A Murder and a Bad Gun Law
By Dick Blust, Jr.
Editor’s note: The author’s article, “The Buxton Case: An Anti-Immigrant Tragedy,” was published last week on WyoHistory.org.
When I began my research on the Buxton-Omeyc case, I saw it as a straightforward piece about crime and law enforcement: On September 14, 1919, a 17-year-old named Joseph Omeyc shot and killed Deputy Game Warden John Buxton near Rock Springs, Wyo. Buxton was the first Wyoming game warden to be killed in the line of duty. Naturally, I was interested in the details.
But as my research deepened, I discovered something else had been in play that day more than a hundred years ago: repressive legislation aimed squarely at immigrants. I had assumed that when Buxton confronted Omeyc and his companion, John Kolman, age 16, poaching was the issue. Then I struck gold: In the archives at the Sweetwater County Museum in Green River, Wyo., was the report of the coroner’s inquiry into Buxton’s death. The report included a transcript of the testimony of both the doctor who examined the body, and Kolman.

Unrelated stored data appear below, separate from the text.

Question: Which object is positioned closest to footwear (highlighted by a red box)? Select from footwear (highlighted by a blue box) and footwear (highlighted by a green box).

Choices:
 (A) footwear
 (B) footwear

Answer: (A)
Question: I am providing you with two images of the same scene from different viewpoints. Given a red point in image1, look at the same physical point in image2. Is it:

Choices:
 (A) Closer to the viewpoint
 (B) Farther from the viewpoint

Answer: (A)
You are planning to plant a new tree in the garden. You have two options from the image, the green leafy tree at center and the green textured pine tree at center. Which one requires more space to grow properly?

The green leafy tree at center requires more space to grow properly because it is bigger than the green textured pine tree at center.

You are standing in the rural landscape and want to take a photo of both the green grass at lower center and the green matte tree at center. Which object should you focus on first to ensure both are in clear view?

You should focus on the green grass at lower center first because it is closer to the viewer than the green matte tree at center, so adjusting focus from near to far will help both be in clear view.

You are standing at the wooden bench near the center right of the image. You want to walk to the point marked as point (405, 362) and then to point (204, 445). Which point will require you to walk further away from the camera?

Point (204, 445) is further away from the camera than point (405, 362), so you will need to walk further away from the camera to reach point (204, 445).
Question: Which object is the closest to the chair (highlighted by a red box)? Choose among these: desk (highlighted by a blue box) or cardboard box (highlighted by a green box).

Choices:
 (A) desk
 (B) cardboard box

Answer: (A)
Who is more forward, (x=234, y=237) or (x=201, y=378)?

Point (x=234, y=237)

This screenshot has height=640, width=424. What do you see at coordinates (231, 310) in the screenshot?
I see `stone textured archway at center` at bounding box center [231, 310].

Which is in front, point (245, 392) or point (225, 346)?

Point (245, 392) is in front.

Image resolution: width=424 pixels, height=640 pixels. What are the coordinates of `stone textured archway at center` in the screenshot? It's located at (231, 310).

Kolman was also armed that day, with a .32-caliber handgun. When Kolman was asked if he “had a license,” he replied that his father was a citizen and he didn’t need one. He was then asked if Omeyc’s father was a citizen, and he answered that he was not.
Which begged the obvious question: In 1919, what did citizenship status have to do with a license requirement that was within the purview of a game warden?

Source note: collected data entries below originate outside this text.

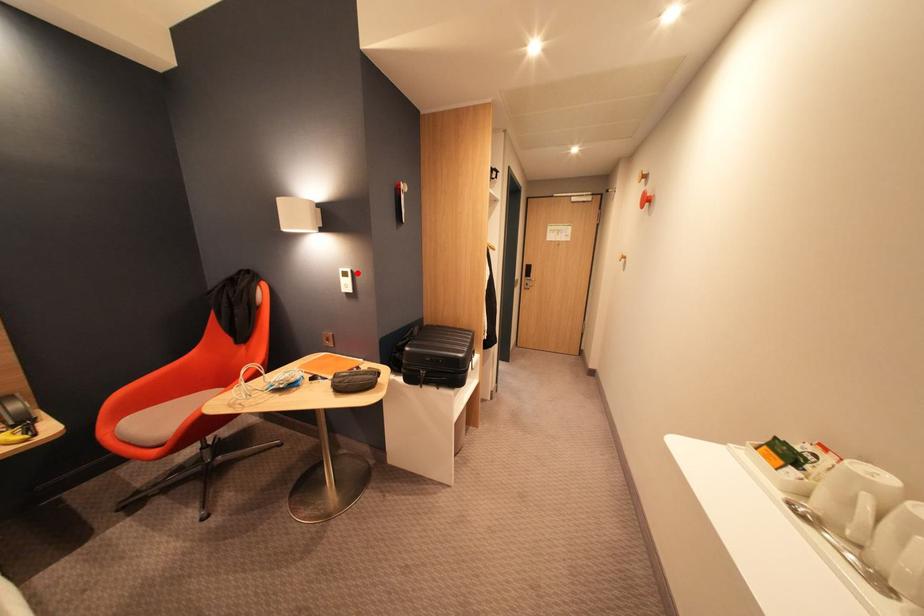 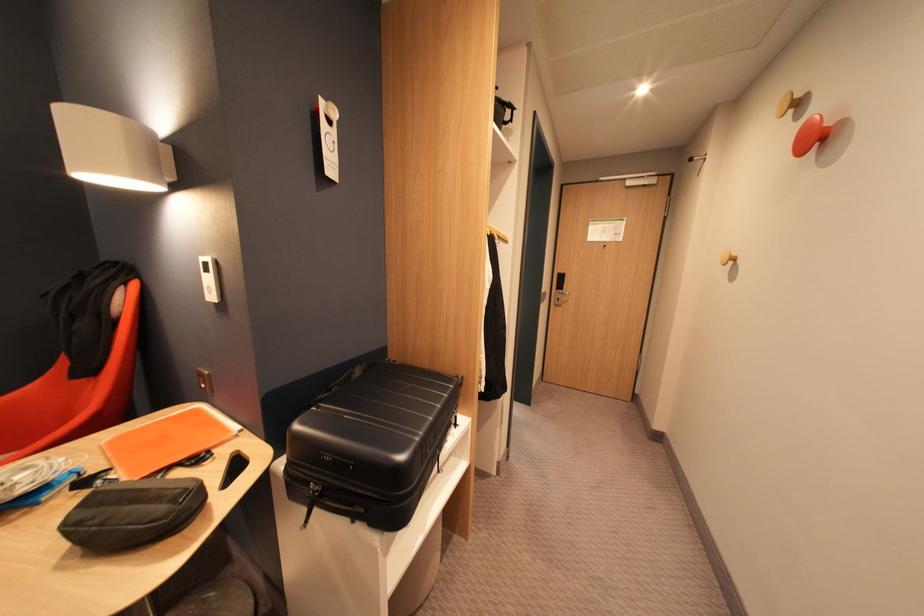 Where in the second image is the point corresponding to the highlighted location from the first image?

(216, 265) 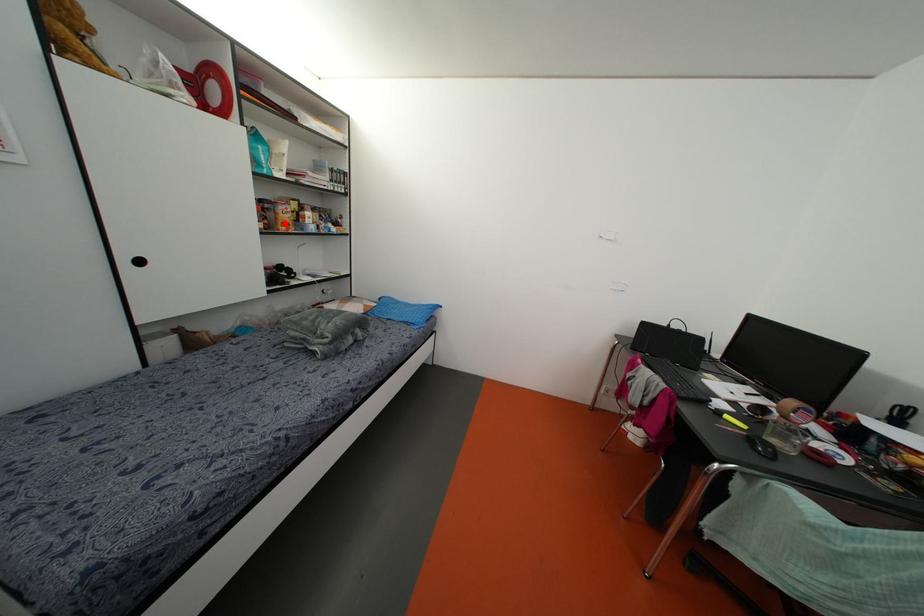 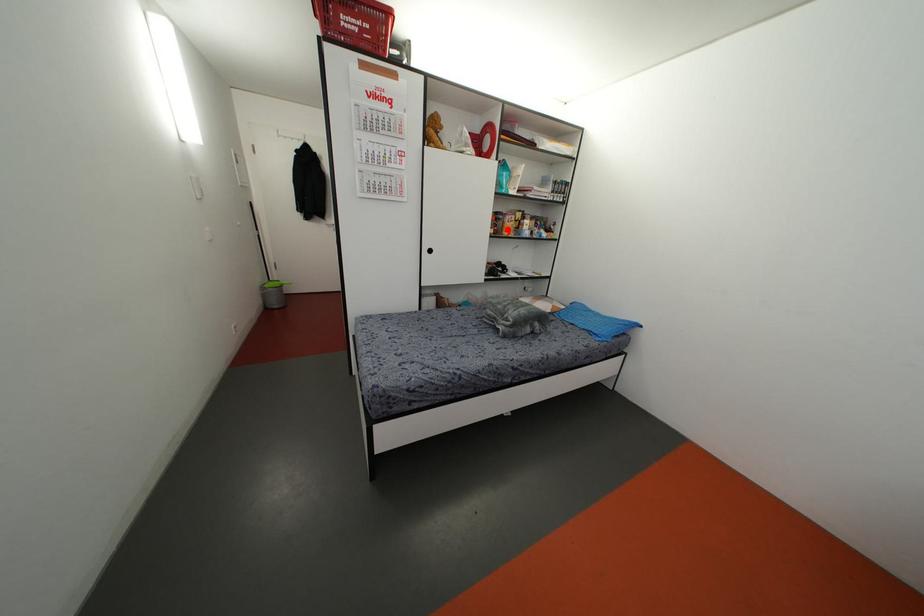 I am providing you with two images of the same scene from different viewpoints. A red point is marked on the first image and another point is marked on the second image. Do the highlighted points in image1 and image2 indicate the same real-world spot?

Yes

The answer was in Section 21 of the Session Laws of Wyoming for 1919: “Alien’s Gun and Fish License.” Not only did the law forbid non-citizens from owning firearms or even fishing tackle without purchasing a special license, it directed “the State Game Warden, his assistants and deputies, and all other peace officers in the State of Wyoming, to search for and take into their possession any gun, pistol or other firearms or fishing tackle found in the possession of any alien not entitled to hold or possess the same.”

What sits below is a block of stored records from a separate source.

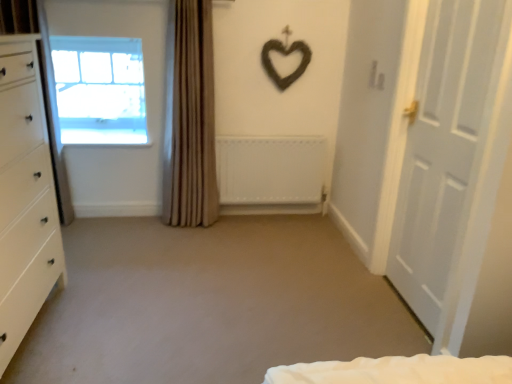 Question: In terms of height, does beige fabric curtain at center look taller or shorter compared to white matte radiator at center?

Choices:
 (A) short
 (B) tall

Answer: (B)

Question: Based on their sizes in the image, would you say beige fabric curtain at center is bigger or smaller than white matte radiator at center?

Choices:
 (A) big
 (B) small

Answer: (A)

Question: Considering the real-world distances, which object is farthest from the white matte door at right?

Choices:
 (A) white matte radiator at center
 (B) white glossy chest of drawers at left
 (C) transparent glass window at upper left
 (D) beige fabric curtain at center

Answer: (C)

Question: Which of these objects is positioned farthest from the white glossy chest of drawers at left?

Choices:
 (A) transparent glass window at upper left
 (B) white matte door at right
 (C) white matte radiator at center
 (D) beige fabric curtain at center

Answer: (B) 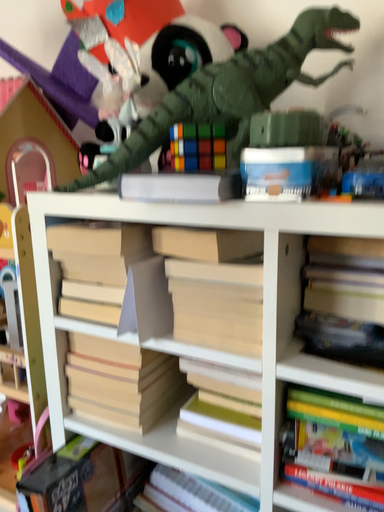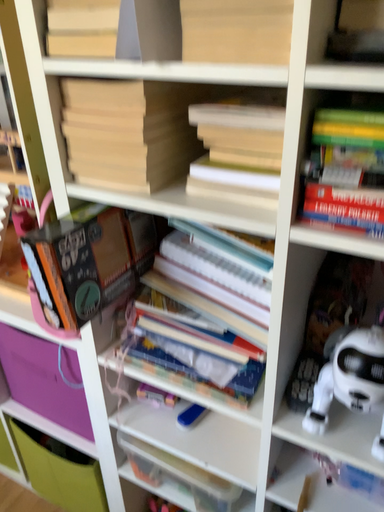 Question: Which way did the camera rotate in the video?

Choices:
 (A) rotated downward
 (B) rotated upward

Answer: (A)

During the First World War in Wyoming, feeling against foreigners had run high. By 1919, the year after the war ended, the Red Scare was sweeping America—a storm of paranoia, fear and hysteria about anarchists and communists that expanded swiftly to include leftists and labor unions, with special focus on immigrants from eastern and southern Europe. One result was the Palmer Raids—mass roundups and arrests by federal agents of suspected radicals, often on flimsy or non-existent evidence. Another was legislation like Section 21.
By 1921, “Alien’s Gun and Fish License” had vanished from Wyoming law, as well it should have. It had nothing to do with wildlife management and it is difficult to imagine how criminalizing possession of a fishing reel would contribute to the public good. Warden Buxton’s murder was indefensible, but it was an evil with its roots in a bad law.